Sabtu, 27 Agustus 2011

bagian II

BAB II

KAJIAN PUSTAKA

A. Pengertian Belajar

Slameto (2010: 2) belajar ialah suatu proses usaha yang dilakukan seseorang untuk memperoleh suatu perubahan tingkah laku yang baru secara keseluruhan, sebagai hasil pengalamannya sendiri dalam interaksi dengan lingkungannya.

Pribadi ( 2009: 6) belajar adalah kegiatan yang dilakukan oleh seseorang agar memiliki kompetensi berupa keterampilan dan pengetahuan yang diperlukan. Belajar juga dapat dipandang sebagai sebuah proses elaborasi dalam pencarian makna yang dilakukan oleh individu.

Gagne (dalam Pribadi, 2009: 6) belajar juga dipandang sebagai proses alami yang dapat membawa perubahan pada pengetahuan, tindakan, dan perilaku seseorang.

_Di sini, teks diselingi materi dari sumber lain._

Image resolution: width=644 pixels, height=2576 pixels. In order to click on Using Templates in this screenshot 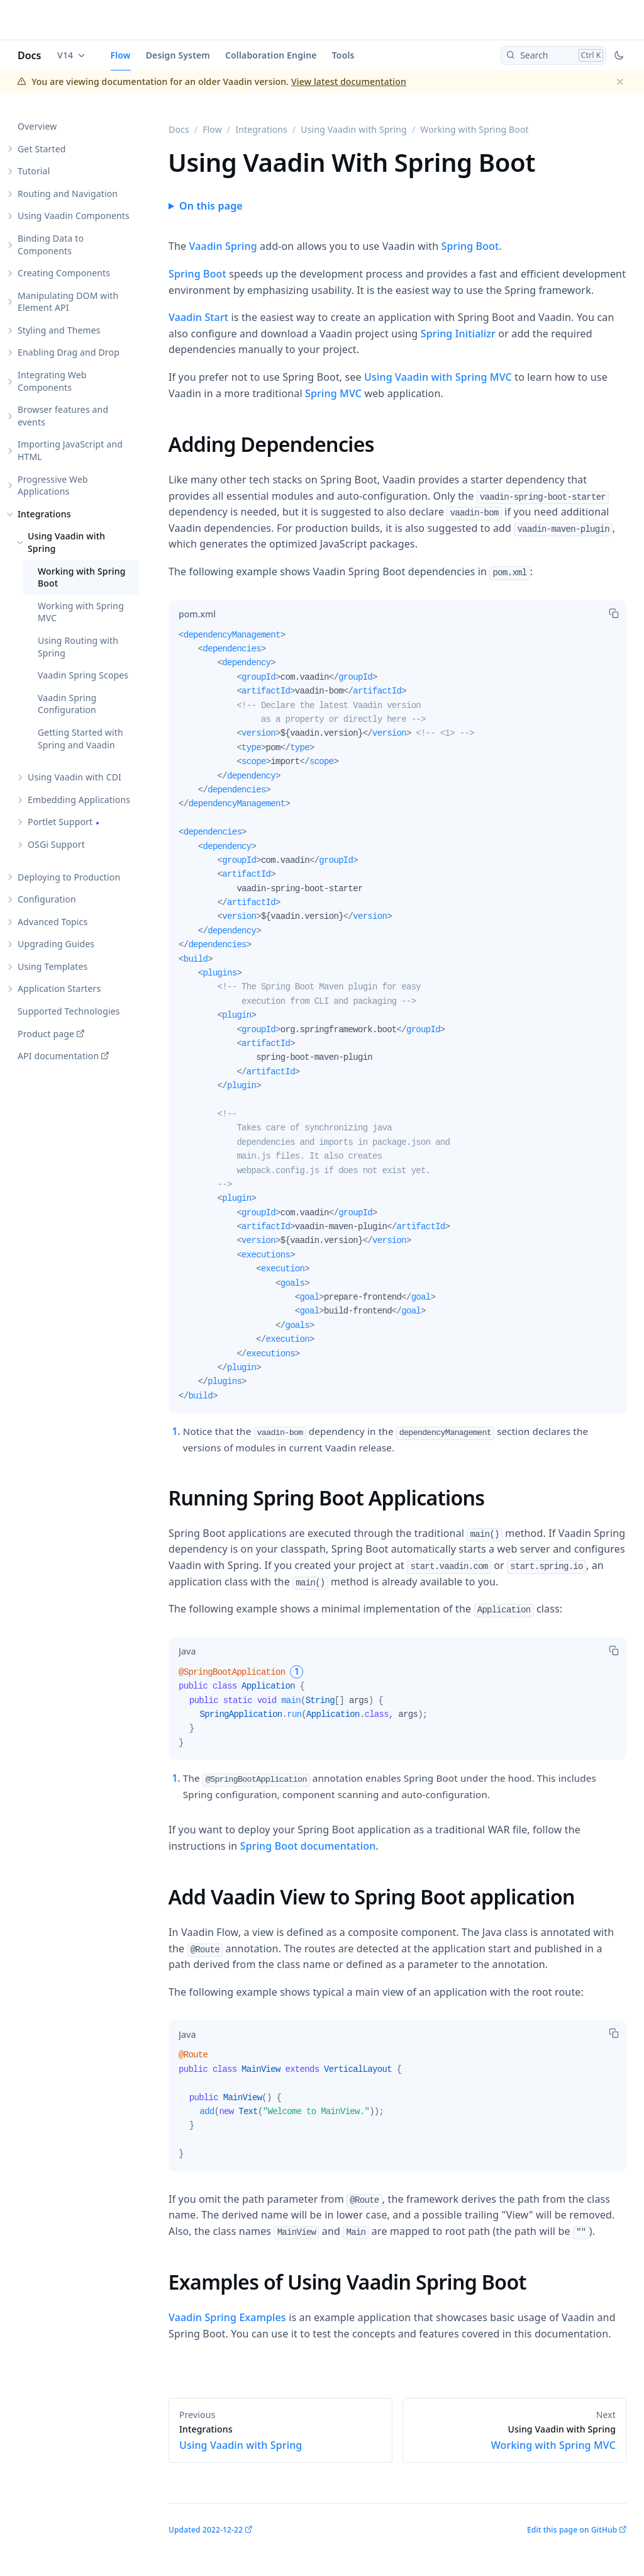, I will do `click(52, 966)`.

Winkel (2004:59) berpendapat bahwa belajar pada manusia dapat dirumuskan sebagai suatu aktivitas mental atau psikis yang berlangsung dalam interaksi aktif dengan lingkungan, yang menghasilkan perubahan-perubahan dalam pengetahuan dan nilai sikap.

Thursan hakim (dalam Fathurrohman, 2007: 6) belajar adalah suatu proses perubahan di dalam kepribadian manusia, dan perubahan tersebut ditampakkan dalam bentuk peningkatan kualitas dan kuantitas tingkah laku seperti peningkatan kecakapan, pengetahuan, sikap, kebiasaan, pemahaman, keterampilan, daya pikir, dan lain-lain kemampuannya. Walaupun pada kenyataannya tidak semua perubahan dianggap dalam kategori belajar. Misalnya, perubahan fisik, mabuk, gila, dan sebagainya.

Slameto (2010: 54) Faktor yang mempengaruhi belajar adalah Faktor intern dan Faktor ekstern. Faktor intern meliputi:

1. Faktor jasmanniah, yang meliputi faktor kesehatan dan faktor cacat tubuh

2. Faktor psikologis, meliputi inteligensi, perhatian, minat, bakat, motif, kematangan, dan kesiapan

3. Faktor kelelahan

Faktor kelelahan dapat dibedakan menjadi dua, yaitu: kelelahan jasmani dan kelelahan rohani

Faktor ekstern meliputi:

1. Faktor keluarga, yang meliputi cara orang tua mendidik, relasi antar anggota keluarga, suasana rumah, keadaan ekonomi keluarga, pengertian orang tua, dan latar belakang kebudayaan

2. Faktor sekolah, yang meliputi metode mengajar, kurikulum, relasi guru dengan siswa, relasi siswa dengan siswa, disiplin sekolah, alat pelajaran, waktu sekolah, standar pelajaran di atas ukuran, keadaan gedung, metode belajar, dan tugas rumah.

3. Faktor masyarakat, yang meliputi kegiatan siswa dalam masyarakat, mass media, teman bergaul, dan bentuk kehidupan masyarakat.

Berdasarkan beberapa pendapat di atas dapat disimpulkan bahwa belajar adalah sebuah proses yang dialami individu untuk mendapat pengetahuan baru, kecakapan, keterampilan, dan perubahan perilaku yang diperoleh dari pengalamannya sendiri dalam interaksi dengan lingkungannya maupun dari sumber-sumber belajar lainnya untuk mencapai kompetensi tertentu.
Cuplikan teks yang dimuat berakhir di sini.